The International Journal of Osteopathic Medicine which you can access via your GOsC O-zone account has a very good article outlining how to write a good case study.

Vaughan B, Fleischmann M. A guide to writing a case report of an osteopathic patient. International Journal of Osteopathic Medicine. 2020 (Sept) 37: 34-39 DOI: https://doi.org/10.1016/j.ijosm.2020.05.005

Template (Using the CARE checklist)

You can download a Word document of this template for your own use.

Your case report should have the following sub headings, as a minimum:

  • Title
  • Abstract – (structured or unstructured)
    • Introduction – What is unique about this case and what does it add to the scientific literature?
    • The patient’s main concerns and important clinical findings.
    • The primary diagnoses, interventions, and outcomes.
    • Conclusion – What are one or more “take-away” lessons from this case report?
  • Introduction – Briefly summarizes why this case is unique and may include medical literature references.
  • Patient Information
    • De-identified patient specific information.
    • Primary concerns and symptoms of the patient.
    • Medical, family, and psychosocial history including relevant genetic information.
    • Relevant past interventions and their outcomes.
  • Clinical Findings – Describe significant physical examination (PE) and important clinical findings.
  • Timeline – Historical and current information from this episode of care organized as a timeline (figure or table).
  • Diagnostic Assessment
    • Diagnostic methods (PE, laboratory testing, imaging, surveys).
    • Diagnostic challenges.
    • Diagnosis (including other diagnoses considered).
    • Prognostic characteristics when applicable.
  • Therapeutic Intervention
    • Types of therapeutic intervention (pharmacologic, surgical, preventive).
    • Administration of therapeutic intervention (dosage, strength, duration).
    • Changes in therapeutic interventions with explanations.
  • Follow-up and Outcomes
    • Clinician- and patient-assessed outcomes if available.
    • Important follow-up diagnostic and other test results.
    • Intervention adherence and tolerability. (How was this assessed?)
    • Adverse and unanticipated events.
  • Discussion
    • Strengths and limitations in your approach to this case.
    • Discussion of the relevant medical literature.
    • The rationale for your conclusions.
    • The primary “take-away” lessons from this case report (without references) in a one paragraph conclusion.
  • Patient Perspective – The patient should share their perspective on the treatment(s) they received.
  • Informed Consent – The patient should give informed consent. (Provide if requested.)

 

2. Outcomes of care in patients with Long COVID-19

To report on the outcomes of care that patients with Long Covid experience by collecting data about how they feel after their treatment.

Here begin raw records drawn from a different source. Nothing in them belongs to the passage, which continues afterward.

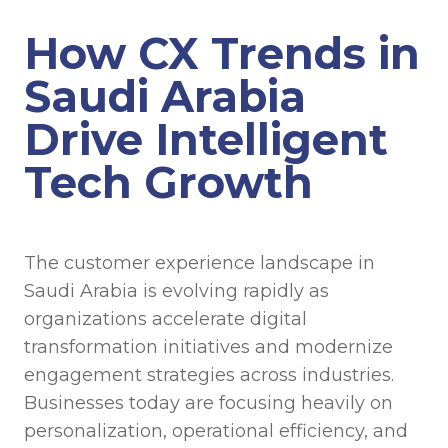
How CX Trends in
Saudi Arabia
Drive Intelligent
Tech Growth
The customer experience landscape in
Saudi Arabia is evolving rapidly as
organizations accelerate digital
transformation initiatives and modernize
engagement strategies across industries.
Businesses today are focusing heavily on
personalization, operational efficiency, and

We would like osteopaths to recruit patients with Long COVID-19 to join NCOR’s Patient Reported Outcome Study. In this study we ask osteopaths to give their patients a unique code to register their response to osteopathic care. This is done using an online or phone app questionnaire. There is a specific question asking if the patient has had COVID-19 and whether the reason for their osteopathic visit is as a result of having the virus.

We are hoping to enrol enough patients with Long COVID-19 to be able to do a sub analysis of outcome data specifically for this group of patients.